[ACTIVITY] Print the data below verbatim, minus images.

[SUPPLIED DATA]
::::

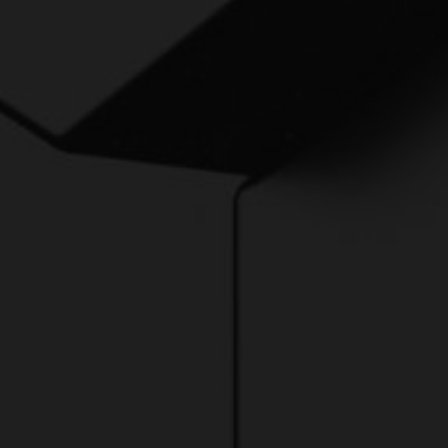
РЕСУРСИ ЗА ДИГИТАЛНА ОТГОВОРНОСТ
Измерване на
въздействието на
дигиталната отговорност в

::::

[WRITTEN ANSWER]
РЕСУРСИ ЗА ДИГИТАЛНА ОТГОВОРНОСТ
Измерване на
въздействието на
дигиталната отговорност в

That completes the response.